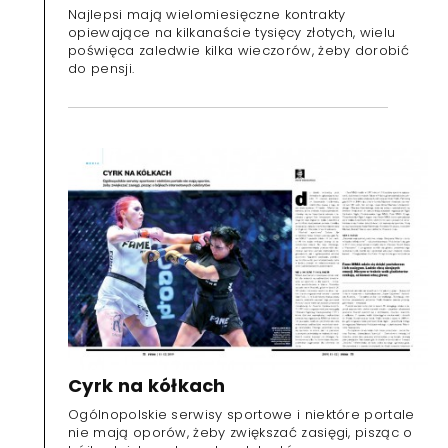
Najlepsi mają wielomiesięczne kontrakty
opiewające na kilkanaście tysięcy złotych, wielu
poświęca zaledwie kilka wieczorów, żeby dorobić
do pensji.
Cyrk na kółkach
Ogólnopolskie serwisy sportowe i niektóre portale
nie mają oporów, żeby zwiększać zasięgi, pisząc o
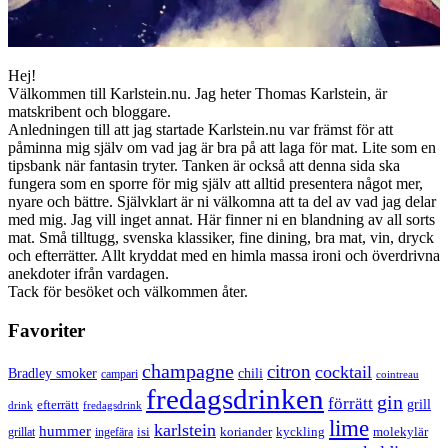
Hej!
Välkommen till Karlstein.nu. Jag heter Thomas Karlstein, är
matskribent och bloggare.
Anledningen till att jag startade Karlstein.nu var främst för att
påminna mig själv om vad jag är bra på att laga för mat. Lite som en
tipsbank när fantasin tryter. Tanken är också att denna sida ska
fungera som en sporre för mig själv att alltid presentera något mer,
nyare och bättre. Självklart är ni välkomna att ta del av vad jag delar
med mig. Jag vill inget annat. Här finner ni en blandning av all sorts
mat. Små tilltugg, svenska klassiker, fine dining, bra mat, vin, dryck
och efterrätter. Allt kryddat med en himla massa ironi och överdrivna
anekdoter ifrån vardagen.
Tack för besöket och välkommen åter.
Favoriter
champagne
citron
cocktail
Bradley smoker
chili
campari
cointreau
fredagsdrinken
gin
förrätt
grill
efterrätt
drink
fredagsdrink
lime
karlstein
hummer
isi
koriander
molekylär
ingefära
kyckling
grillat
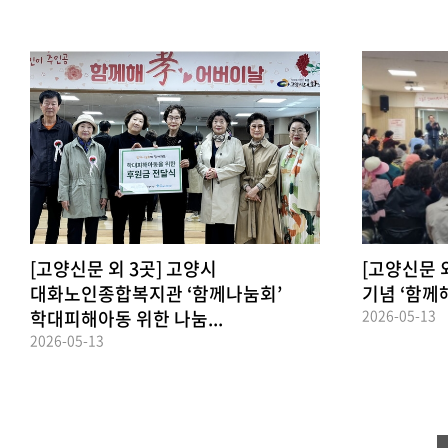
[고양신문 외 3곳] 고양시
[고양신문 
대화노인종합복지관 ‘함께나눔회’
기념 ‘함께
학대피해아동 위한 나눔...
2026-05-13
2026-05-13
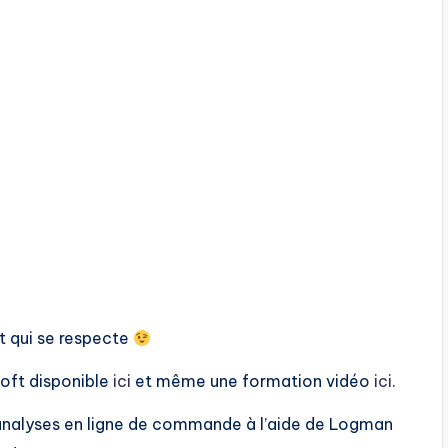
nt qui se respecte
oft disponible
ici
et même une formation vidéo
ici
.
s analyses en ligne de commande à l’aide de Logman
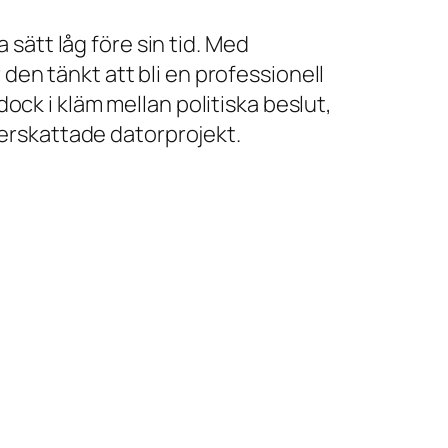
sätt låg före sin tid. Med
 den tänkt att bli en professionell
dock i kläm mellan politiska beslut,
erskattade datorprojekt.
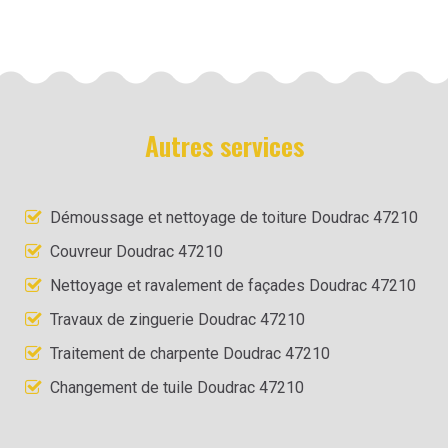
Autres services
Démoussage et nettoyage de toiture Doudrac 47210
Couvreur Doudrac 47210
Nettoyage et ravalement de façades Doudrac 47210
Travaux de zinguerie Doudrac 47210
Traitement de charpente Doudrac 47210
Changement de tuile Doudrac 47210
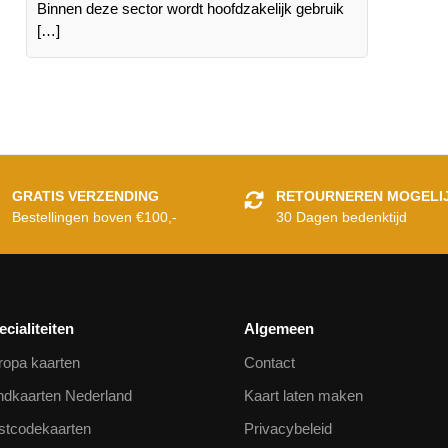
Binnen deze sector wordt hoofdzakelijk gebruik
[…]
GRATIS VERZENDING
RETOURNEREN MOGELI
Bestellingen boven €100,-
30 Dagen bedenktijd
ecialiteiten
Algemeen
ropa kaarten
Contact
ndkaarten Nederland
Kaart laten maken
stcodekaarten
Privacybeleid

--

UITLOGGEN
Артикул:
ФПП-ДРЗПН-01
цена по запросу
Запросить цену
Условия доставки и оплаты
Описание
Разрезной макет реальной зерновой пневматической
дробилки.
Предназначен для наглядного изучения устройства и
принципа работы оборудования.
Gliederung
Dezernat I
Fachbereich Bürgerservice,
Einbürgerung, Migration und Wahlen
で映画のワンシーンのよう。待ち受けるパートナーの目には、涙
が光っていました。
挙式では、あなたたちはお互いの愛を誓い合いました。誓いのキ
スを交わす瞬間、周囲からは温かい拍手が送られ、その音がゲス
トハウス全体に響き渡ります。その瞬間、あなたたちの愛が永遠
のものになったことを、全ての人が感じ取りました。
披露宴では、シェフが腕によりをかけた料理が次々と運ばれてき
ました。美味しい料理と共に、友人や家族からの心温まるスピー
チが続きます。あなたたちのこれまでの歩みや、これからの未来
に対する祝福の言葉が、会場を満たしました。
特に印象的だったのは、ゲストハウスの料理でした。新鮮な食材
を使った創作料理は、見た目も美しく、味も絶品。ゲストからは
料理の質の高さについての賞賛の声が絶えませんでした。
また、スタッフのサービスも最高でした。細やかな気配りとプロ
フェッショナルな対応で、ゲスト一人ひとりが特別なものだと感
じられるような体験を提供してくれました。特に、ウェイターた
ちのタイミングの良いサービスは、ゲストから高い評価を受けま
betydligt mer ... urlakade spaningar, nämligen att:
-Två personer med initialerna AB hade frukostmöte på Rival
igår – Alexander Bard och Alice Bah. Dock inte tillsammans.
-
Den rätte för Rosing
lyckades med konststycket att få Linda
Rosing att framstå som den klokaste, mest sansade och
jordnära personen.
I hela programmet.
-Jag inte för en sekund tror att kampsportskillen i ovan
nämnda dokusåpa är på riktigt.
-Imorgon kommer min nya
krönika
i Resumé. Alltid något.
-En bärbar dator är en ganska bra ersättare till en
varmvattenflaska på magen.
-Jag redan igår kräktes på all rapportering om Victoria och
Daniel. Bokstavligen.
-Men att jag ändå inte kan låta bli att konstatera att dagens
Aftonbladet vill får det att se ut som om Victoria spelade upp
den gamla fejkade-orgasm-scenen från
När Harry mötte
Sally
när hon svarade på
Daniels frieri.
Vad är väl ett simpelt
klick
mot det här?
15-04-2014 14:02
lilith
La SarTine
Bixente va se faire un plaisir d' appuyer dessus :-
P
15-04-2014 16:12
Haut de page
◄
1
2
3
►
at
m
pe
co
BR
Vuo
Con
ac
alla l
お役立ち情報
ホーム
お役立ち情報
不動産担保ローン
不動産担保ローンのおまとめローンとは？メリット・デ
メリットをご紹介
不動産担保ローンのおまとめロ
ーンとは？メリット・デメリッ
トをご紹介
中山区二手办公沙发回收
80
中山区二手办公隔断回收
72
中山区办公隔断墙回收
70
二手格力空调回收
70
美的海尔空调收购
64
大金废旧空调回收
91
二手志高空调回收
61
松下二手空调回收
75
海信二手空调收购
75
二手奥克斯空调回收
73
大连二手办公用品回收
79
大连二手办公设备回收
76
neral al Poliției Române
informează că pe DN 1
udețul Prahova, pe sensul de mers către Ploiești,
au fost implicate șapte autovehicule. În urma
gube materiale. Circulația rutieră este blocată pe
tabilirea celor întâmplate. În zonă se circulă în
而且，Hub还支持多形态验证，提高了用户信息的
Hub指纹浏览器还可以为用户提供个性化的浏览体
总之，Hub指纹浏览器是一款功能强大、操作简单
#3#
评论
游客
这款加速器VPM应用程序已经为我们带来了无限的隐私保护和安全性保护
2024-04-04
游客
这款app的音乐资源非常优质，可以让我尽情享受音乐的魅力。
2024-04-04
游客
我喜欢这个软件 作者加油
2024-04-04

--

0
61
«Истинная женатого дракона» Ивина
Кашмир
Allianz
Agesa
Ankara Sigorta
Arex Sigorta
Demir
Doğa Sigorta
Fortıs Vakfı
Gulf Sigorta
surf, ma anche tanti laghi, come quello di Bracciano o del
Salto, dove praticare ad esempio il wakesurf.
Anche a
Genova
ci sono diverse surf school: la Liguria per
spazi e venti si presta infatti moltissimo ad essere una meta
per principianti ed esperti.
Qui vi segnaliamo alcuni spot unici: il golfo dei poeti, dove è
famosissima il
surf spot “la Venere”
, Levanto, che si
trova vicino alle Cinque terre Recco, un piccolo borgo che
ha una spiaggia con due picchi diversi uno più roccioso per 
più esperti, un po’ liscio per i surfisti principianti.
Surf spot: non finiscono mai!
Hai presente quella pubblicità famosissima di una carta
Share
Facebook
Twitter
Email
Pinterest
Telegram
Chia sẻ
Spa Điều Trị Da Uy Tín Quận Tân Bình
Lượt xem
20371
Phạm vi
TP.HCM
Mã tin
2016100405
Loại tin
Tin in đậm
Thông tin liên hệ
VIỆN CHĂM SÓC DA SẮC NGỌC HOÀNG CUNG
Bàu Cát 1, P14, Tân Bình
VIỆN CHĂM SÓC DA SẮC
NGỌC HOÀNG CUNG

WHAT YOU WILL DO -
Each line above that contains the word "famosissima" counts once; give the total and no other text.

RESPONSE TO THE EXERCISE -
2